Attached file is my tank and sorry for my bad english:frown2:


----------



## gbb0330 (Nov 21, 2015)

yes a partial water change will help

what kind of filter do you have?


----------



## jasonhk0225 (Feb 5, 2017)

i have no filter and air pump.


----------



## Bananableps (Nov 6, 2013)

1 week is waaay too early to start adding fish, particularly to a dirted tank. You should add an HOB filter to the tank and see if you can find anyone living near you who can lend you some cycled filter media. Alternatively, find a hobbyist/petstore that is willing to board your fish until your tank finishes cycling. The store you purchased the fish from may be willing to hold onto them for awhile.

Also, how deep is that dirt layer? I can't tell from the photo for sure, but it looks too deep for a 3 gallon. Could become a problem. You should buy an air pump ASAP: so much dirt in so little water may lead to a bacteria bloom, because of excess nutrients. If you end up with a bacteria bloom, you will need to add emergency aeration or else your fish might asphyxiate.


----------



## Grah the great (Jul 3, 2013)

Bananableps said:


> 1 week is waaay too early to start adding fish, particularly to a dirted tank. You should add an HOB filter to the tank and see if you can find anyone living near you who can lend you some cycled filter media. Alternatively, find a hobbyist/petstore that is willing to board your fish until your tank finishes cycling. The store you purchased the fish from may be willing to hold onto them for awhile.
> 
> Also, how deep is that dirt layer? I can't tell from the photo for sure, but it looks too deep for a 3 gallon. Could become a problem. You should buy an air pump ASAP: so much dirt in so little water may lead to a bacteria bloom, because of excess nutrients. If you end up with a bacteria bloom, you will need to add emergency aeration or else your fish might asphyxiate.

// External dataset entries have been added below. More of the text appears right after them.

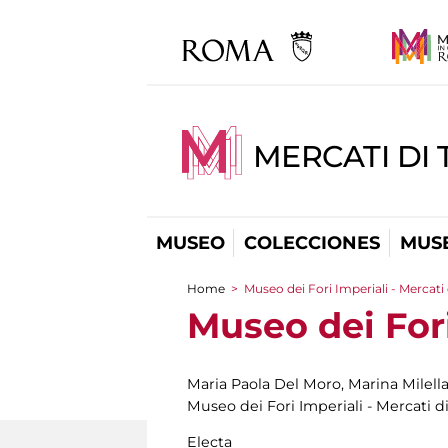
MERCATI DI 
MUSEO
COLECCIONES
MUSE
Home
>
Museo dei Fori Imperiali - Mercati 
You are here
Museo dei Fori
Maria Paola Del Moro, Marina Milella
Museo dei Fori Imperiali - Mercati d
Electa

In my personal experience with LOTS of similar tanks ranging the gamut of water types, walstad and similar heavily planted tanks stocked with small species often don't need filters...just aeration and normal weekly water changes (Haven't tried this yet with fish much larger than 3 inches, but then again your largest animal is the betta). That said, I also agree that you should've given the tank more time and water tests before adding fish...prime can temporarily neutralize ammonia as needed, and as stated above you could simply remove the occupants to more stable tanks for the time being. I often 'cycle' plant-filtered tanks like I do traditional tanks, adding a little bit of flakes daily and testing to be sure that the plants are dealing successfully with the ammonia produced.


----------



## Bananableps (Nov 6, 2013)

Grah the great said:


> In my personal experience with LOTS of similar tanks ranging the gamut of water types, walstad and similar heavily planted tanks stocked with small species often don't need filters...just aeration and normal weekly water changes (Haven't tried this yet with fish much larger than 3 inches, but then again your largest animal is the betta). That said, I also agree that you should've given the tank more time and water tests before adding fish...prime can temporarily neutralize ammonia as needed, and as stated above you could simply remove the occupants to more stable tanks for the time being. I often 'cycle' plant-filtered tanks like I do traditional tanks, adding a little bit of flakes daily and testing to be sure that the plants are dealing successfully with the ammonia produced.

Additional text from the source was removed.